(Stored data entries)
☆ ☆ ☆

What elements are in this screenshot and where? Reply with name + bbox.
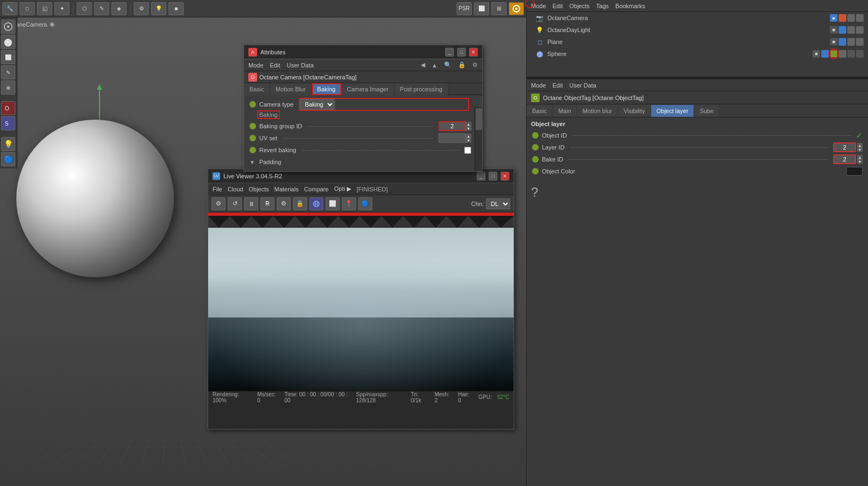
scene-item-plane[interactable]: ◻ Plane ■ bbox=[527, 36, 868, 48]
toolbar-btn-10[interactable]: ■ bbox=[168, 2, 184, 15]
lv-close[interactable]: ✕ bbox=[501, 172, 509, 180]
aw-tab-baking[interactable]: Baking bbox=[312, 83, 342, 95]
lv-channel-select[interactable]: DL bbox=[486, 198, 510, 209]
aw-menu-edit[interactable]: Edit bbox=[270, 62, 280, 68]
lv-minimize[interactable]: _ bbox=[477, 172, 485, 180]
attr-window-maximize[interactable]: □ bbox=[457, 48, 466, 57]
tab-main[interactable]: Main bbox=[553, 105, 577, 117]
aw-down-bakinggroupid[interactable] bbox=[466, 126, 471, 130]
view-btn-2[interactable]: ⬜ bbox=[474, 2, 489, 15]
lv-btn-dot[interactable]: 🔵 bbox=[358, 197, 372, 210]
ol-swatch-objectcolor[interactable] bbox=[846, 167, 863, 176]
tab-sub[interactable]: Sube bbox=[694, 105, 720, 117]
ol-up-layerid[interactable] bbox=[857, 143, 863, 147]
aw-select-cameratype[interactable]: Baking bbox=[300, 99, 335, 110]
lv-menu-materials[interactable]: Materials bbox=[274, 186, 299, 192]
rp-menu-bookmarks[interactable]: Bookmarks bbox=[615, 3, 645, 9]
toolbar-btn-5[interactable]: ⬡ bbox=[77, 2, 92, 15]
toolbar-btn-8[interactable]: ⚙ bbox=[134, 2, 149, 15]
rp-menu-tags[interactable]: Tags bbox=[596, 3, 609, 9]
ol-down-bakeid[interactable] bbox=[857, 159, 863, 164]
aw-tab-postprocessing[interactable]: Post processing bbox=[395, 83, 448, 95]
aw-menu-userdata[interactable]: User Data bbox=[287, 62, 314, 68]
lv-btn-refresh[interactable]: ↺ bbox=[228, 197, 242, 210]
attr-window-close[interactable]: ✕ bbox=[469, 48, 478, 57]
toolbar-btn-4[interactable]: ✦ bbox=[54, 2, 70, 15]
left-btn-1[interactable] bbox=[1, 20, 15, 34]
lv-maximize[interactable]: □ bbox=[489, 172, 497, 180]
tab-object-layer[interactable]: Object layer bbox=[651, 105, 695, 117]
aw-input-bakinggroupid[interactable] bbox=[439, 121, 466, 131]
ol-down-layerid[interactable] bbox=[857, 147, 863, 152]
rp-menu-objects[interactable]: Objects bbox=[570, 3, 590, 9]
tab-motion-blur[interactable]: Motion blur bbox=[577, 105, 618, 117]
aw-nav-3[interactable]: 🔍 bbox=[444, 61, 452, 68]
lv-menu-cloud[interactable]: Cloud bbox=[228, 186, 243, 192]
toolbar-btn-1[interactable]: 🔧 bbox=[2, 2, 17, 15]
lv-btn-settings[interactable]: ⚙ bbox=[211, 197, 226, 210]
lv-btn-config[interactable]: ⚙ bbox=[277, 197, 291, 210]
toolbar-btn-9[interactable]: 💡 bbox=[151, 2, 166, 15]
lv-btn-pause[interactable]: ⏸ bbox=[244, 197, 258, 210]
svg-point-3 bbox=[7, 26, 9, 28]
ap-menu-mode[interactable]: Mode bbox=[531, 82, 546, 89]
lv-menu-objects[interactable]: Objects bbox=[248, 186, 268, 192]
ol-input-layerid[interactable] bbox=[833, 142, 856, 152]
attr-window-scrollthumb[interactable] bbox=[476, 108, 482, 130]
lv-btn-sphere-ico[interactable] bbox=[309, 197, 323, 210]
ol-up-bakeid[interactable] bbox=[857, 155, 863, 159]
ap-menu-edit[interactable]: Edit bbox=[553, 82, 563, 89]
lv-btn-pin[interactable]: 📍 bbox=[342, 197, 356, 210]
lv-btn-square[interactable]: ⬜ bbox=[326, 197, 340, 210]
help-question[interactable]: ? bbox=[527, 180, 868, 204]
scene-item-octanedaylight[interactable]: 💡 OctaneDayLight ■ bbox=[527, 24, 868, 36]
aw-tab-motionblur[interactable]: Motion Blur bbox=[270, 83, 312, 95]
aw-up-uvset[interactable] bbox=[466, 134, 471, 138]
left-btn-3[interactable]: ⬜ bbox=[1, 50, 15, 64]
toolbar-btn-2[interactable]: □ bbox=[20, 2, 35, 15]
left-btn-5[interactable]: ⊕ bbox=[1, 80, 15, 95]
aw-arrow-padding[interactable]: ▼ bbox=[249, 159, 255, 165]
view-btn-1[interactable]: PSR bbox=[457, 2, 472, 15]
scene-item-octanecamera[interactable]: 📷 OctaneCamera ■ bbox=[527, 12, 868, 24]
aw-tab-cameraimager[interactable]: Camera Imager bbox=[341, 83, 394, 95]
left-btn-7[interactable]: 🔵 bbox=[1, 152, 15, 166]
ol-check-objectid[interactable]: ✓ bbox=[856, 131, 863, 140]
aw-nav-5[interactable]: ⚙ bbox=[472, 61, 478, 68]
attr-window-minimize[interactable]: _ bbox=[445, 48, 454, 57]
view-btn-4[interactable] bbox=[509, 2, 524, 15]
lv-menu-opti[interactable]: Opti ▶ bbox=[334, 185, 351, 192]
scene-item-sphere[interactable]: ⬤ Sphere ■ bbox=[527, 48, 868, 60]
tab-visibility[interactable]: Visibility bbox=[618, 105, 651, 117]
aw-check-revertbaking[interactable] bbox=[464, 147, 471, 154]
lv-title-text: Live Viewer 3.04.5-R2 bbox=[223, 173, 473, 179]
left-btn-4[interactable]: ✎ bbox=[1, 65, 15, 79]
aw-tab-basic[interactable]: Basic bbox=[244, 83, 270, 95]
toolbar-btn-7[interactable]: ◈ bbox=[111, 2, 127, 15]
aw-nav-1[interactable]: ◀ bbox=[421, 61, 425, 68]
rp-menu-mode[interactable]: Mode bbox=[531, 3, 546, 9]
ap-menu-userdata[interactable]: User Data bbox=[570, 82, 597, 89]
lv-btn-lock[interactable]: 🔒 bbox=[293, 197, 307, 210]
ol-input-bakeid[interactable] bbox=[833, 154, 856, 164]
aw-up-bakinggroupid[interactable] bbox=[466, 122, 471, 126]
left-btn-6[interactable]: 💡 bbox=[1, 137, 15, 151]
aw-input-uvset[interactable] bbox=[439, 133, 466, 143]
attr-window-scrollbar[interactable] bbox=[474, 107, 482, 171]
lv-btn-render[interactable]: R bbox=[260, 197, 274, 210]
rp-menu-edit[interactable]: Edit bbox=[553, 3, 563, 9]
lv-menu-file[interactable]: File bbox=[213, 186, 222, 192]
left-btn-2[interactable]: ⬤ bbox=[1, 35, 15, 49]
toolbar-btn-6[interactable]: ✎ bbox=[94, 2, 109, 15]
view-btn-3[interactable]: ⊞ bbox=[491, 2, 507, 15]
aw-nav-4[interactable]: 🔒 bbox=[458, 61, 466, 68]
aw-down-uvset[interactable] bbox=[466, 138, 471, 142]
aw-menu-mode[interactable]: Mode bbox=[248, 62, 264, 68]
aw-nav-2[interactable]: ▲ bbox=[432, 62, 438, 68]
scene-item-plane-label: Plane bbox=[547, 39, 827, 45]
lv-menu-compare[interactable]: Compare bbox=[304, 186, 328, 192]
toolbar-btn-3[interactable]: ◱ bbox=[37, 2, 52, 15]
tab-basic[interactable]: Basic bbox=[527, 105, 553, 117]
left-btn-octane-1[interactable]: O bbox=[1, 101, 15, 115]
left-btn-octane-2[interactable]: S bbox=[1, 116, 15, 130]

☆ ☆ ☆

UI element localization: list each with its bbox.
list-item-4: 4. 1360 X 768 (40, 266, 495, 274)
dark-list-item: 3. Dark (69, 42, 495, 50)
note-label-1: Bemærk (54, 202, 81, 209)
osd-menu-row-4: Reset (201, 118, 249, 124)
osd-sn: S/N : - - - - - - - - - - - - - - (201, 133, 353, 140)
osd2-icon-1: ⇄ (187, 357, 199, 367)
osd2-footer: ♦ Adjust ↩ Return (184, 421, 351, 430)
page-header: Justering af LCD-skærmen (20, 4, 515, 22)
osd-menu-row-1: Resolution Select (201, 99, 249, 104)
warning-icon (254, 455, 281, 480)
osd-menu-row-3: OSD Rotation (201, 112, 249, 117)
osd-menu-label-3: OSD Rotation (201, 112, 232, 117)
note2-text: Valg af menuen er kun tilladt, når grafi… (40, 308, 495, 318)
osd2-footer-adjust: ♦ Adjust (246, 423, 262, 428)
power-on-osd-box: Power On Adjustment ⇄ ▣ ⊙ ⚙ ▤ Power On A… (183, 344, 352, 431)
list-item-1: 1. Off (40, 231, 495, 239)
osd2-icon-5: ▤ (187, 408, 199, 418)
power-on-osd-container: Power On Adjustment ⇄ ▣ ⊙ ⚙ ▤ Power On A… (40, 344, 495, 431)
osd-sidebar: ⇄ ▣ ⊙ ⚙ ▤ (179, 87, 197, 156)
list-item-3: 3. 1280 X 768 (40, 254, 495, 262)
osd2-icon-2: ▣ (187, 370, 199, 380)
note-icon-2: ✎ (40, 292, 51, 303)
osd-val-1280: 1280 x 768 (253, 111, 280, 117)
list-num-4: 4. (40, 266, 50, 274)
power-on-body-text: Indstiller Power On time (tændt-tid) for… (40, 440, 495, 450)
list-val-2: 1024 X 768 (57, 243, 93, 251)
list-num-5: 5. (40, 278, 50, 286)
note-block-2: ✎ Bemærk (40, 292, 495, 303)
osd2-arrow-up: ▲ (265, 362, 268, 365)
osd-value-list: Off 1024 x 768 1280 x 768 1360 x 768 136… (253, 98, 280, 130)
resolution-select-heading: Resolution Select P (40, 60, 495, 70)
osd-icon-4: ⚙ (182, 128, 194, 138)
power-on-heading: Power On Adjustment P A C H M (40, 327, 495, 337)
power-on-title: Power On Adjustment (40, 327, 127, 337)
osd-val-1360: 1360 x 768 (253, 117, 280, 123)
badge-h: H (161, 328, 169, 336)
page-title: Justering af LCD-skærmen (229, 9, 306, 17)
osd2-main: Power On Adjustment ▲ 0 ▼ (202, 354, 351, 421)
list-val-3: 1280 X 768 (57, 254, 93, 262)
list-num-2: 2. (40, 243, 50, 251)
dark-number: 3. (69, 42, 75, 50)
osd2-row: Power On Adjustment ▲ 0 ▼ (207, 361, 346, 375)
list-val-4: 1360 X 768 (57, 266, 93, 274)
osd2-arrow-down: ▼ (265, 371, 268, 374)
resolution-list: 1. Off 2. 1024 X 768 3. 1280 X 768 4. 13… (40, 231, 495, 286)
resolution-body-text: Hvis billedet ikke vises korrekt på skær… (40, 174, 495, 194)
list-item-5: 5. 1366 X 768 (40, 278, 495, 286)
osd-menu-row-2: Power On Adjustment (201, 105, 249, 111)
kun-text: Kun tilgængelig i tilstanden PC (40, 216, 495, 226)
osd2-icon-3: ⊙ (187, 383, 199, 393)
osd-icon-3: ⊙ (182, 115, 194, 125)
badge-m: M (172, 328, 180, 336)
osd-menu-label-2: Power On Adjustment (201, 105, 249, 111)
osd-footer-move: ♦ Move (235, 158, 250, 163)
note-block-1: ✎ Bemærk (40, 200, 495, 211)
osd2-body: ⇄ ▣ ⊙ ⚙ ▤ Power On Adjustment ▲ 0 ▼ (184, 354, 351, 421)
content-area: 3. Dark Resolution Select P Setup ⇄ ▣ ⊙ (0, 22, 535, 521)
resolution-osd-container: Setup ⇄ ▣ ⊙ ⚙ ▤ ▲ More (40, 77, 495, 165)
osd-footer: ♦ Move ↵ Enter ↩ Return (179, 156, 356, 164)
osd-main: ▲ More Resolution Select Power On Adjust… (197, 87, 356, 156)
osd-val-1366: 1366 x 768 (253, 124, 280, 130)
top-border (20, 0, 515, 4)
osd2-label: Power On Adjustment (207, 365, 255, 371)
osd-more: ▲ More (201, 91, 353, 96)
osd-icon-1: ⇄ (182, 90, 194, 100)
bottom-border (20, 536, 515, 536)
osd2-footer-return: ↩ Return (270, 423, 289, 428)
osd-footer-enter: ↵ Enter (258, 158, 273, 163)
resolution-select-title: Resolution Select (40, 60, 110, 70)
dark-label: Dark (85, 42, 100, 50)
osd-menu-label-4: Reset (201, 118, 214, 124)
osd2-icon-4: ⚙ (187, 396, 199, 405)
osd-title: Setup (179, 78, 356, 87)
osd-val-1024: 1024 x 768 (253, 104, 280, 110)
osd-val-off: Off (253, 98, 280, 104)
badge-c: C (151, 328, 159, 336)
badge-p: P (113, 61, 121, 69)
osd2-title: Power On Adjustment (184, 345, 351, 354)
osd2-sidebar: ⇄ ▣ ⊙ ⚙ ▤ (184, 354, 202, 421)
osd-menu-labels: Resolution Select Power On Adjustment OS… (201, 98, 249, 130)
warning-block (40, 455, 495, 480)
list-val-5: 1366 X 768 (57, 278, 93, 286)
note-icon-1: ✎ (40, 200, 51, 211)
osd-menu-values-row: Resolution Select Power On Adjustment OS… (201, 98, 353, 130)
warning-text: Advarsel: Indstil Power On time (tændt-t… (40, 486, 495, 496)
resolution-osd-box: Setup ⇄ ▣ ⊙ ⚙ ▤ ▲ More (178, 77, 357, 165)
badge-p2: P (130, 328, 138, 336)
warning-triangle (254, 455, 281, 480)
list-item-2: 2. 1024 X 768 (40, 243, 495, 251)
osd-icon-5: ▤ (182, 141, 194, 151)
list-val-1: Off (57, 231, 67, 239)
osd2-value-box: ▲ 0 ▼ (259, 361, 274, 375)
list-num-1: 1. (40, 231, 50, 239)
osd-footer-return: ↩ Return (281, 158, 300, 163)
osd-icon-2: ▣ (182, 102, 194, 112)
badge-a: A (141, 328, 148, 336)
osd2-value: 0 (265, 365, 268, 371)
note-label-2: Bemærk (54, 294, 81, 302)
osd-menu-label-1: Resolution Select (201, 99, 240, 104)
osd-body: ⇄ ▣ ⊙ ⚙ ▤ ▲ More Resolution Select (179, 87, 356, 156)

☆ ☆ ☆

▸ Required work
From the records, copy every line that has the string "sphere" in it.

▸ Answer space
lv-btn-sphere-ico[interactable] bbox=[309, 197, 323, 210]
scene-item-sphere[interactable]: ⬤ Sphere ■ bbox=[527, 48, 868, 60]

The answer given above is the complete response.